Selain itu, lanjut Maria, kalau terjadi sesuatu misalnya Hakim Konstitusi melanggar kode etik, maka yang bersangkutan akan diadili terlebih dahulu oleh Panel Kehormatan terdiri atas tiga Hakim Konstitusi. “Lantas kalau tiga Hakim Konstitusi mendapatkan bukti bahwa ada Hakim Konstitusi melanggar kode etik, maka perlu dibentuk Majelis Kehormatan,” kata Maria kepada para mahasiswa Undiknas Denpasar/
Dalam kesempatan itu Maria juga menerangkan latar belakang adanya wewenang utama MK yakni menguji UU terhadap UUD. Dikatakan Maria, sejarah terjadinya pengujian undang-undang atau judicial review di dunia, dilatarbelakangi kasus Marbury vs Madison yang mencakup pembatalan ketentuan terkait pengangkatan hakim (judiciary Act. 1789). Kasus itu pun jadi dasar kewenangan judicial review Supreme Court Amerika Serikat.

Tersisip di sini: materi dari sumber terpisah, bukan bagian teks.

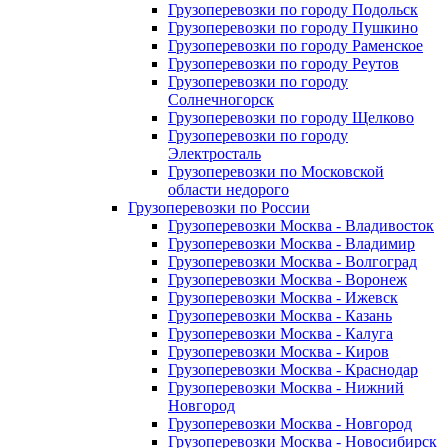
Грузоперевозки по городу Подольск
Грузоперевозки по городу Пушкино
Грузоперевозки по городу Раменское
Грузоперевозки по городу Реутов
Грузоперевозки по городу
Солнечногорск
Грузоперевозки по городу Щелково
Грузоперевозки по городу
Электросталь
Грузоперевозки по Московской
области недорого
Грузоперевозки по России
Грузоперевозки Москва - Владивосток
Грузоперевозки Москва - Владимир
Грузоперевозки Москва - Волгоград
Грузоперевозки Москва - Воронеж
Грузоперевозки Москва - Ижевск
Грузоперевозки Москва - Казань
Грузоперевозки Москва - Калуга
Грузоперевозки Москва - Киров
Грузоперевозки Москва - Краснодар
Грузоперевозки Москва - Нижний
Новгород
Грузоперевозки Москва - Новгород
Грузоперевозки Москва - Новосибирск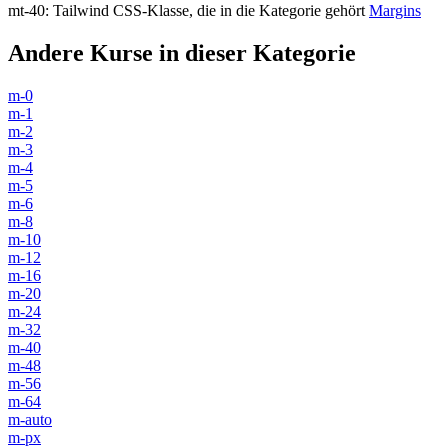
mt-40
:
Tailwind CSS-Klasse, die in die Kategorie gehört
Margins
Andere Kurse in dieser Kategorie
m-0
m-1
m-2
m-3
m-4
m-5
m-6
m-8
m-10
m-12
m-16
m-20
m-24
m-32
m-40
m-48
m-56
m-64
m-auto
m-px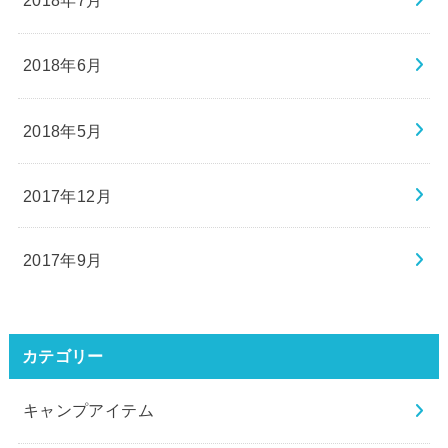
2018年7月
2018年6月
2018年5月
2017年12月
2017年9月
カテゴリー
キャンプアイテム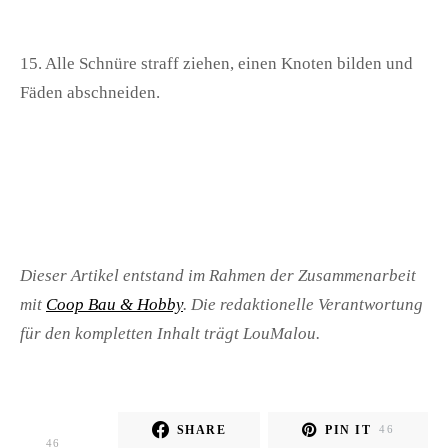
15. Alle Schnüre straff ziehen, einen Knoten bilden und
Fäden abschneiden.
Dieser Artikel entstand im Rahmen der Zusammenarbeit
mit
Coop Bau & Hobby
. Die redaktionelle Verantwortung
für den kompletten Inhalt trägt LouMalou.
SHARE
PIN IT
46
46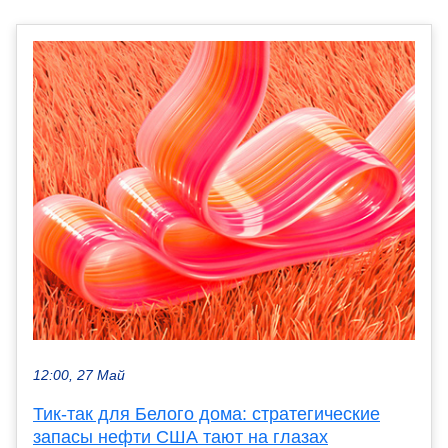
12:00, 27 Май
Тик-так для Белого дома: стратегические
запасы нефти США тают на глазах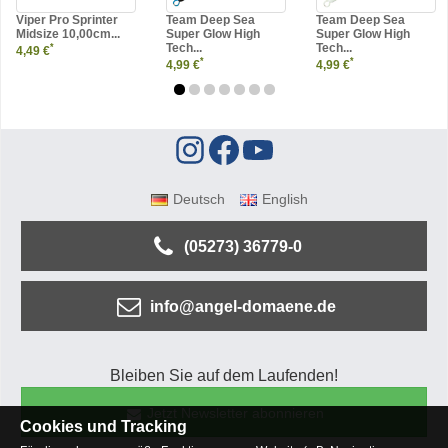
Viper Pro Sprinter
Team Deep Sea
Team Deep Sea
Midsize 10,00cm...
Super Glow High
Super Glow High
Tech...
Tech...
*
4,49 €
*
*
4,99 €
4,99 €
Deutsch
English
(05273) 36779-0
info@angel-domaene.de
Bleiben Sie auf dem Laufenden!
Jetzt Newsletter abonnieren
Cookies und Tracking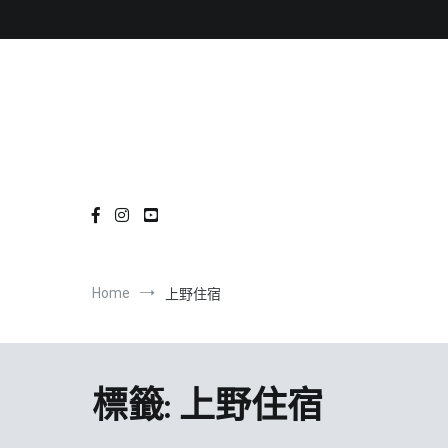
Skip
to
content
Home
上野住宿
標籤:
上野住宿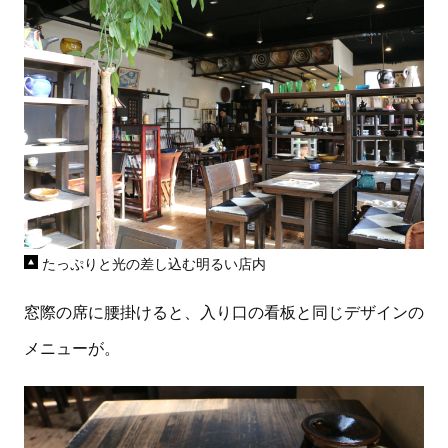
たっぷりと光の差し込む明るい店内
窓際の席に腰掛けると、入り口の看板と同じデザインの
メニューが。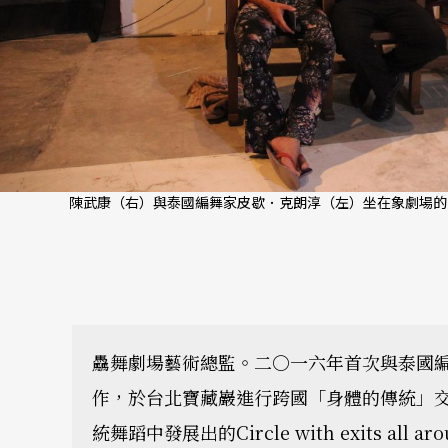
陳武康（右）與泰國編舞家皮歇．克朗淳（左）坐在象劇場的
驫舞劇場藝術總監。二○一六年首次與泰國
作，於台北寶藏巖進行跨國「身體的傳統」
統舞蹈中發展出的Circle with exits a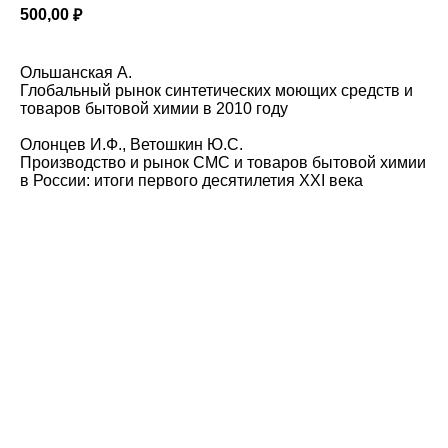
500,00
₽
Ольшанская А.
Глобальный рынок синтетических моющих средств и
товаров бытовой химии в 2010 году
Олонцев И.Ф., Ветошкин Ю.С.
Производство и рынок СМС и товаров бытовой химии
в России: итоги первого десятилетия XXI века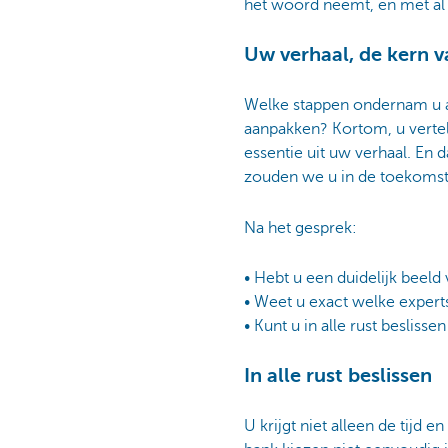
het woord neemt, en met al 
Uw verhaal, de kern v
Welke stappen ondernam u a
aanpakken? Kortom, u vertelt
essentie uit uw verhaal. En
zouden we u in de toekomst
Na het gesprek:
• Hebt u een duidelijk beeld
• Weet u exact welke experts
• Kunt u in alle rust beslisse
In alle rust beslissen
U krijgt niet alleen de tij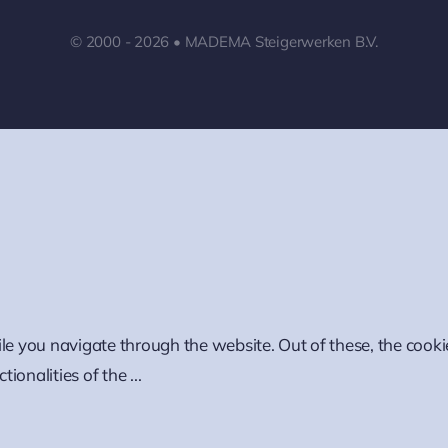
© 2000 - 2026 • MADEMA Steigerwerken B.V.
le you navigate through the website. Out of these, the cooki
tionalities of the
...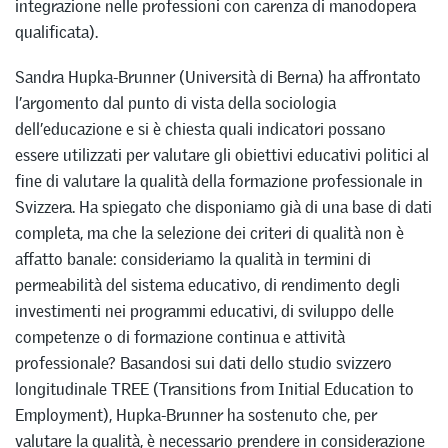
integrazione nelle professioni con carenza di manodopera
qualificata).
Sandra Hupka-Brunner (Università di Berna) ha affrontato
l’argomento dal punto di vista della sociologia
dell’educazione e si è chiesta quali indicatori possano
essere utilizzati per valutare gli obiettivi educativi politici al
fine di valutare la qualità della formazione professionale in
Svizzera. Ha spiegato che disponiamo già di una base di dati
completa, ma che la selezione dei criteri di qualità non è
affatto banale: consideriamo la qualità in termini di
permeabilità del sistema educativo, di rendimento degli
investimenti nei programmi educativi, di sviluppo delle
competenze o di formazione continua e attività
professionale? Basandosi sui dati dello studio svizzero
longitudinale TREE (Transitions from Initial Education to
Employment), Hupka-Brunner ha sostenuto che, per
valutare la qualità, è necessario prendere in considerazione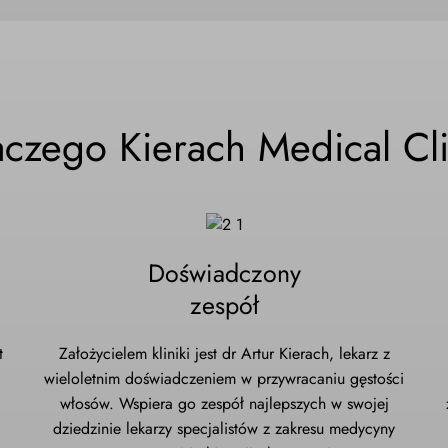
aczego Kierach Medical Cli
Doświadczony
zespół
t
Założycielem kliniki jest dr Artur Kierach, lekarz z
wieloletnim doświadczeniem w przywracaniu gęstości
włosów. Wspiera go zespół najlepszych w swojej
dziedzinie lekarzy specjalistów z zakresu medycyny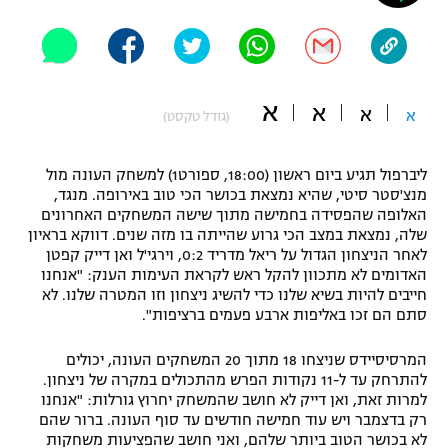
"מחצית בשכונה" – פודקאסט
אופניים
ספורט מוטורי
משתתפים וזוכים בפרסים
א
א
א
א
(גודל טקסט)
כדורמים
תקנון משתתפים וזוכים בפרסים
טניס
ליברפול תגיע ביום ראשון (18:00, ספורט1) למשחק העונה מול
פוטבול אמריקאי NFL
מנצ'סטר סיטי, שהיא נמצאת בכושר הכי טוב באירופה. מנגד,
תקנון עבור פעילות אלקטרה
האלופה שהפסידה בחמישה מתוך שישה המשחקים האחרונים
גיימינג E-Sports
בייסבול MLB
שלה, נמצאת במצב הכי גרוע שהייתה בו מזה שנים. דווקא בראיון
תקנון עבור פעילות ספורט 1 – "מרלן"
לאחר הניצחון הגדול על ריאל מדריד 0:2, וירגי'ל ואן דייק קפטן
האדומים לא מתכוון להקל ראש לקראת העימות הענק: "אנחנו
ספורט אתגרי ואקסטרים
חייבים להיות בשיא שלנו כדי להשיג ניצחון וזו המטרה שלנו. לא
תנאי שימוש
סתם הם זכו באליפות ארבע פעמים ברציפות".
אומנויות לחימה
המרסיסיידס שניצחו 18 מתוך 20 המשחקים העונה, יכולים
מדיניות פרטיות
גיימינג E-Sports
להתרחק עד ל-11 נקודות הפרש מהתכולים במקרה של ניצחון.
למרות זאת, ואן דייק לא חושב שהמשחק יחרוץ גורלות: "אנחנו
רק בדצמבר ויש עוד חמישה חודשים עד סוף העונה. ברור שהם
תקנון פעילות ספורט 1
לא בכושר הטוב ביותר שלהם, ואני חושב שהפציעות משחקות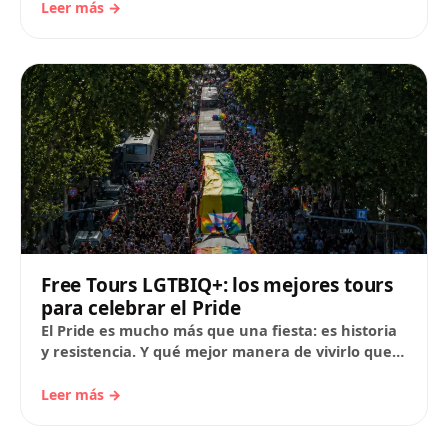
Leer más →
Free Tours LGTBIQ+: los mejores tours
para celebrar el Pride
El Pride es mucho más que una fiesta: es historia
y resistencia. Y qué mejor manera de vivirlo que
recorriendo los barrios…
Leer más →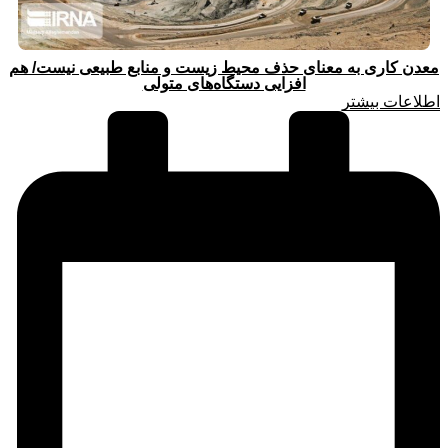
معدن کاری به معنای حذف محیط زیست و منابع طبیعی نیست/ هم
افزایی دستگاه‌های متولی
اطلاعات بیشتر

Selanjutnya muncul gagasan cemerlang dari Hans Kelsen hingga terbentuknya MK Austria pada 1920. Gagasan Kelsen, agar ketentuan konstitusi sebagai hukum tertinggi dapat dijamin pelaksanaannya, diperlukan organ yang menguji suatu produk hukum bertentangan atau tidak dengan konstitusi.
Sedangkan di Indonesia, gagasan munculnya pengujian undang-undang sebenarnya sudah sejak masa perjuangan, dicetuskan Moh. Yamin agar membentuk Balai Agung (semacam Mahkamah Agung) untuk diberi wewenang membandingkan undang-undang. Namun usul Yamin tidak disetujui Soepomo karena UUD 1945 tidak menganut trias politica dan belum banyak sarjana hukum yang memiliki pengalaman itu.
Barulah setelah terjadi perubahan UUD 1945, tepatnya 13 Agustus 2003 MKRI dibentuk dan memiliki kewenangan seperti telah disebutkan sebelumnya. Selain itu MKRI memiliki kewenangan lainnya, yakni memutus sengketa kewenangan lembaga negara dan memutus pembubaran parpol. Ditambah satu kewajiban MKRI yaitu memberikan putusan atas pendapat DPR mengenai dugaan pelanggaran oleh Presiden dan atau Wakil Presiden menurut UUD. (Nano Tresna A/Yoga.)